Realists, no less than other members of what Bacevich calls the “power elite,” have misinterpreted reality and inflated threats over the decades. The chief thing most realists have had going for them in the postwar period is that they are less prone to overreaction and ideological responses to events, but they are hardly immune from them. If there are no “Hamiltonians,” it is not just because the term Hamiltonian doesn’t mean very much, but because most realist internationalists are inclined to follow conventional thinking at any given time and so they effectively merge into the other groups from which they are supposed to be so distinct. This is not true of all realists (Kennan is an outstanding example of the exceptions to this rule), but it is true of so many that I think it is fair to put it this way. Liberal hawks, neoconservatives and most realists are all preoccupied with values to a large degree, so much so that a genuine language of Realpolitik can scarcely be found outside of what we are calling right-“Jeffersonian” and non-interventionist circles.

This is an awful lot of deck-clearing to get to the more important points, but it seems to be necessary. As I was saying the other day, the so-called “neo-isolationist” option is not understood well at all, so we need more precision in our terminology and our definitions and we need fewer terms that refer to vague tendencies. To take a specific example to illustrate how misleading so much of this terminology is, just consider the relationship of the drug war to U.S. foreign policy. The genuinely hard-headed realist would almost certainly not pursue the drug war in Afghanistan, which is clearly a case of privileging of values over interests, yet this is what current-and-future Defense Secretary Gates, the main Scowcroftian in the new administration, wants to do with NATO forces there. Adding drug interdiction to NATO forces’ mandate is rationalized as a means to secure the country, but what this actually represents is the establishment tendency, shared by such realists, to pursue broad, comprehensive solutions that try to address multiple problems simultaneously while sufficiently supporting none of the constituent parts of the plan.

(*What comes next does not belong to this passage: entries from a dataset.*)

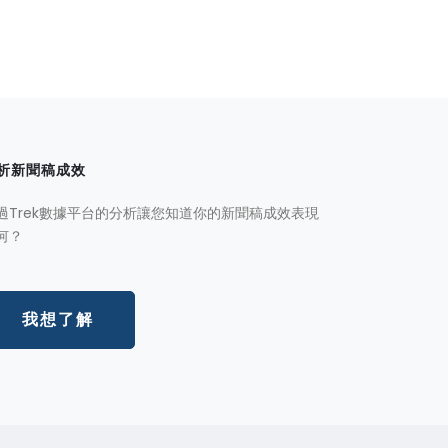
析新聞稿成效
過Trek數據平台的分析讓您知道你的新聞稿成效表現
何？
我想了解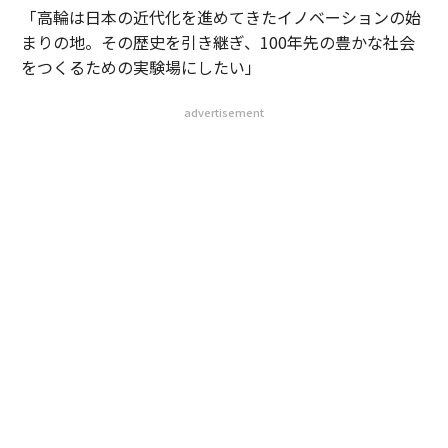
「高輪は日本の近代化を進めてきたイノベーションの始
まりの地。その歴史を引き継ぎ、100年先の豊かな社会
をつくるための実験場にしたい」
advertisement
今年3月、TAKANAWA GATEWA CITYが全面開業した。東
日本旅客鉄道（以下、JR東日本）が進めてきた大規模再
開発プロジェクトで、総事業費は約6,100億円以上。す
でに昨年まちびらきが行われていたが、今回、複合型ミ
ュージアム「MoN TAKANAWA」など、新たに3棟が開業
してグランドオープンとなった。
代表取締役社長の喜㔟陽一がTAKANAWAGATEWAY CITY
の意義を熱く語るのは、社運を懸けた巨大プロジェクト
であることだけが理由ではない。イノベーションの実験
場という位置付けは、2018年に自身が常務としてプロジ
ェクトを直接担当したときに練り上げたもの。生みの親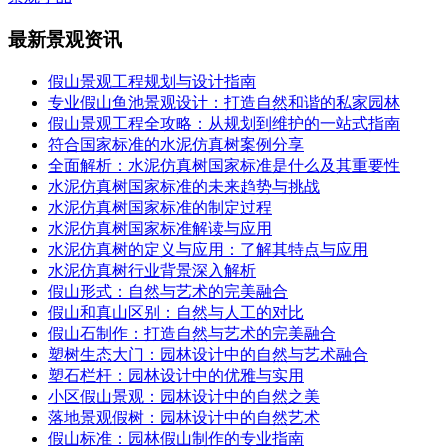
最新景观资讯
假山景观工程规划与设计指南
专业假山鱼池景观设计：打造自然和谐的私家园林
假山景观工程全攻略：从规划到维护的一站式指南
符合国家标准的水泥仿真树案例分享
全面解析：水泥仿真树国家标准是什么及其重要性
水泥仿真树国家标准的未来趋势与挑战
水泥仿真树国家标准的制定过程
水泥仿真树国家标准解读与应用
水泥仿真树的定义与应用：了解其特点与应用
水泥仿真树行业背景深入解析
假山形式：自然与艺术的完美融合
假山和真山区别：自然与人工的对比
假山石制作：打造自然与艺术的完美融合
塑树生态大门：园林设计中的自然与艺术融合
塑石栏杆：园林设计中的优雅与实用
小区假山景观：园林设计中的自然之美
落地景观假树：园林设计中的自然艺术
假山标准：园林假山制作的专业指南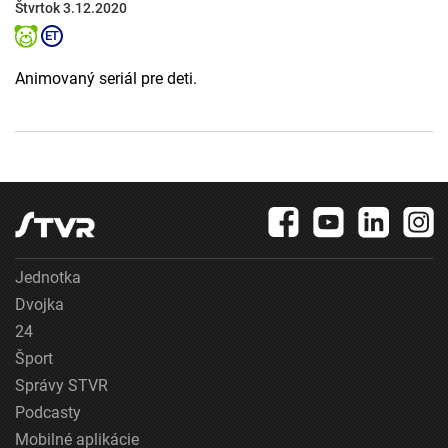
Štvrtok 3.12.2020
Animovaný seriál pre deti.
Jednotka
Dvojka
24
Šport
Správy STVR
Podcasty
Mobilné aplikácie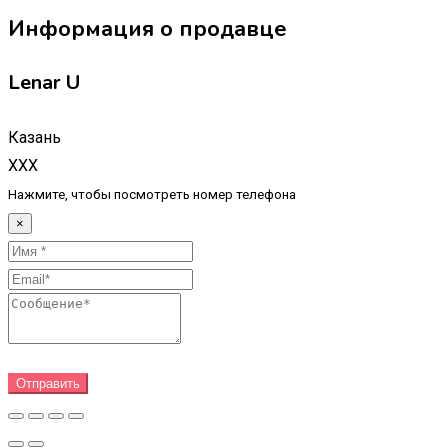
Информация о продавце
Lenar U
Казань
XXX
Нажмите, чтобы посмотреть номер телефона
×
Отправить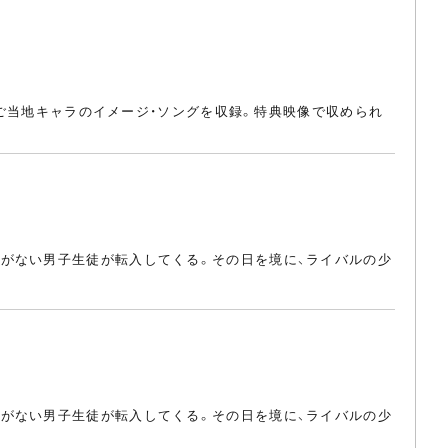
、ご当地キャラのイメージ・ソングを収録。特典映像で収められ
がない男子生徒が転入してくる。その日を境に、ライバルの少
がない男子生徒が転入してくる。その日を境に、ライバルの少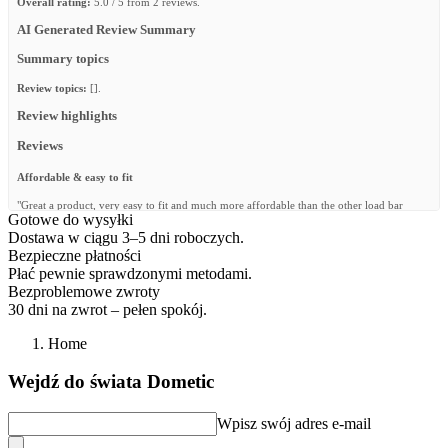
Overall rating:
5.0 / 5 from 2 reviews.
AI Generated Review Summary
Summary topics
Review topics:
[].
Review highlights
Reviews
Affordable & easy to fit
"Great a product, very easy to fit and much more affordable than the other load bar
Gotowe do wysyłki
brands on the market. only down side wind noice is quite bad."
Dostawa w ciągu 3–5 dni roboczych.
—
Nicolaas L.
(
5/5
)
Bezpieczne płatności
Płać pewnie sprawdzonymi metodami.
Excellent quality
Bezproblemowe zwroty
"Very happy with this purchase. Looks great and functionally better than Land Rover
30 dni na zwrot – pełen spokój.
Defender OEM option. The stretch tie downs are a good addition to secure loads."
—
Trevor L.
(
5/5
)
Home
Q&A
Wejdź do świata Dometic
Wpisz swój adres e-mail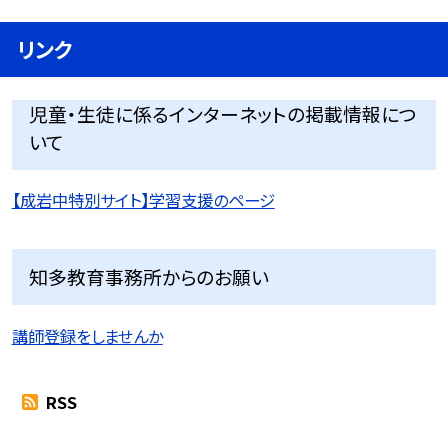
リンク
児童・生徒に係るインターネットの掲載情報につ
いて
【成岩中特別サイト】学習支援のページ
知多教育事務所からのお願い
講師登録をしませんか
RSS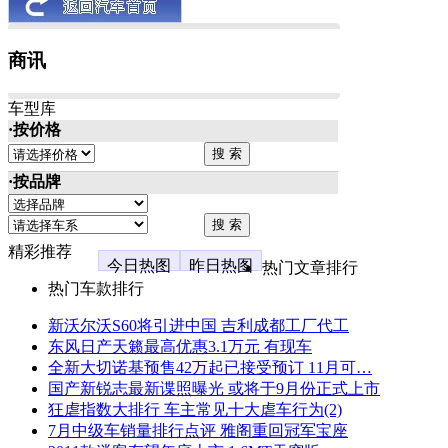
商讯
车型库
·按价格
·按品牌
精彩推荐
今日热图
昨日热图
热门文章排行
热门车款排行
新沃尔沃S60将引进中国 吉利成都工厂代工
东风日产天籁最高优惠3.1万元 有现车
全新大切诺基预售42万起已接受预订 11月可…
国产新锐志最新谍照曝光 或将于9月份正式上市
狂虐指数大排行 车主常见十大虐车行为(2)
7月中级车销量排行点评 雅阁重回冠军宝座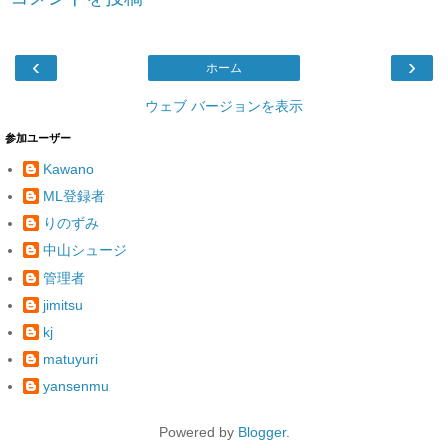
‹
›
ホーム
ウェブ バージョンを表示
参加ユーザー
Kawano
ML登録者
りのずみ
中山シュージ
管理者
jimitsu
kj
matuyuri
yansenmu
Powered by
Blogger
.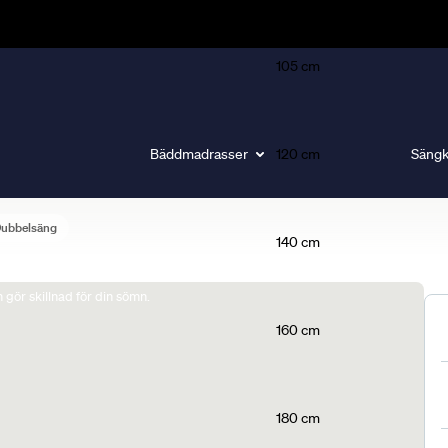
105 cm
Bäddmadrasser
120 cm
Sängk
Dubbelsäng
140 cm
gör skillnad för din sömn.
160 cm
180 cm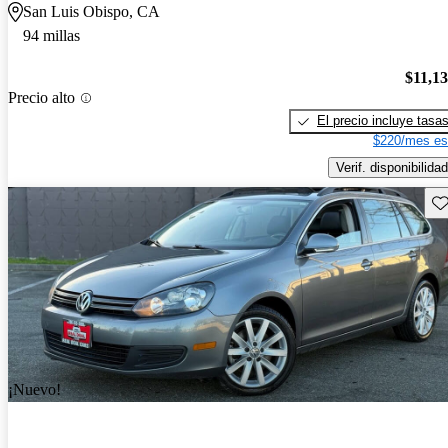
San Luis Obispo, CA
94 millas
$11,1
Precio alto
El precio incluye tasa
$220/mes es
Verif. disponibilidad
Gu
¡Nuevo!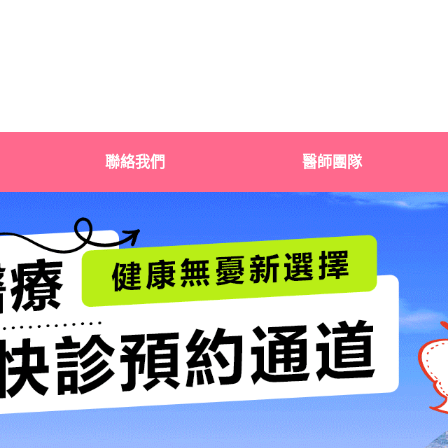
聯絡我們
醫師團隊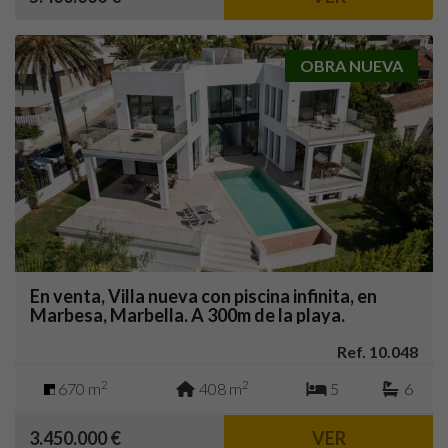
OBRA NUEVA
En venta, Villa nueva con piscina infinita, en
Marbesa, Marbella. A 300m de la playa.
Ref. 10.048
2
2
670 m
408 m
5
6
3.450.000 €
VER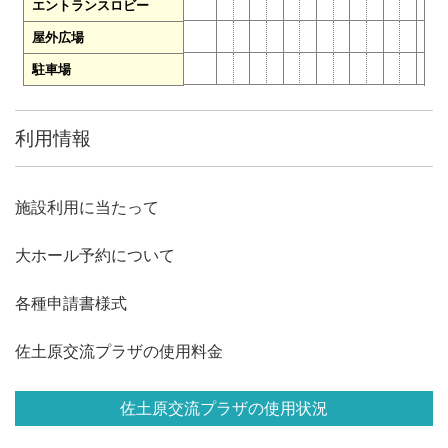
エントランスロビー
屋外広場
駐車場
利用情報
施設利用に当たって
大ホール予約について
各種申請書様式
佐土原交流プラザの使用料金
佐土原交流プラザの使用状況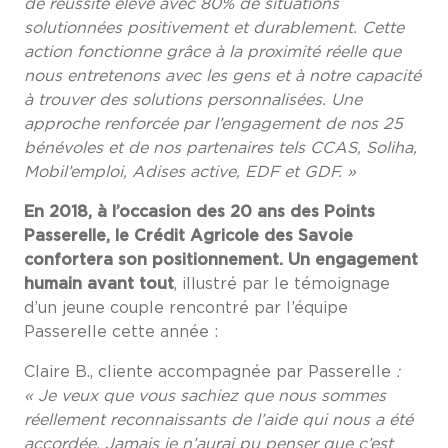
de réussite élevé avec 80% de situations
solutionnées positivement et durablement. Cette
action fonctionne grâce à la proximité réelle que
nous entretenons avec les gens et à notre capacité
à trouver des solutions personnalisées. Une
approche renforcée par l’engagement de nos 25
bénévoles et de nos partenaires tels CCAS, Soliha,
Mobil’emploi, Adises active, EDF et GDF. »
En 2018, à l’occasion des 20 ans des Points
Passerelle, le Crédit Agricole des Savoie
confortera son positionnement. Un engagement
humain avant tout
, illustré par le témoignage
d’un jeune couple rencontré par l’équipe
Passerelle cette année :
Claire B., cliente accompagnée par Passerelle
:
« Je veux que vous sachiez que nous sommes
réellement reconnaissants de l’aide qui nous a été
accordée. Jamais je n’aurai pu penser que c’est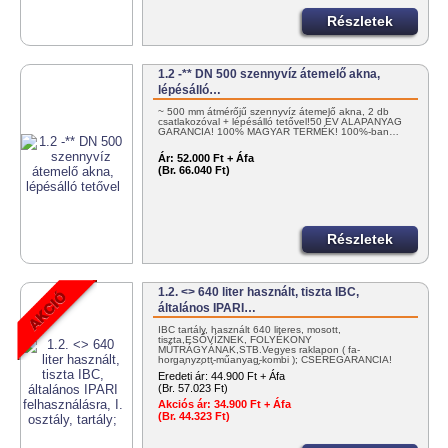
Részletek
1.2 -** DN 500 szennyvíz átemelő akna,
lépésálló…
~ 500 mm átmérőjű szennyvíz átemelő akna, 2 db
csatlakozóval + lépésálló tetővel!50 ÉV ALAPANYAG
GARANCIA! 100% MAGYAR TERMÉK! 100%-ban…
Ár:
52.000 Ft + Áfa
(Br. 66.040 Ft)
Részletek
1.2. <> 640 liter használt, tiszta IBC,
általános IPARI…
IBC tartály, használt 640 literes, mosott,
tiszta,ESŐVÍZNEK, FOLYÉKONY
MŰTRÁGYÁNAK,STB.Vegyes raklapon ( fa-
horganyzott-műanyag-kombi ); CSEREGARANCIA!
KISZÁLLÍTÁS: NETTÓ…
Eredeti ár:
44.900 Ft + Áfa
(Br. 57.023 Ft)
Akciós ár:
34.900 Ft + Áfa
(Br. 44.323 Ft)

This is why any comprehensive Indo-Pak-Afghanistan solution or a comprehensive Middle Eastern peace process is ultimately misguided and why pursuing either will make it more difficult to resolve any of the individual issues. This tendency derives from an assessment of U.S. power and capabilities that is increasingly unmoored from the real world, and it is justified with a good deal of mushy thinking about the need for American “leadership” and America as the great force for good. Genuinely hard-headed realism would be an interesting change from the legalistic-moralistic view of foreign policy that the Hamiltonians also hold.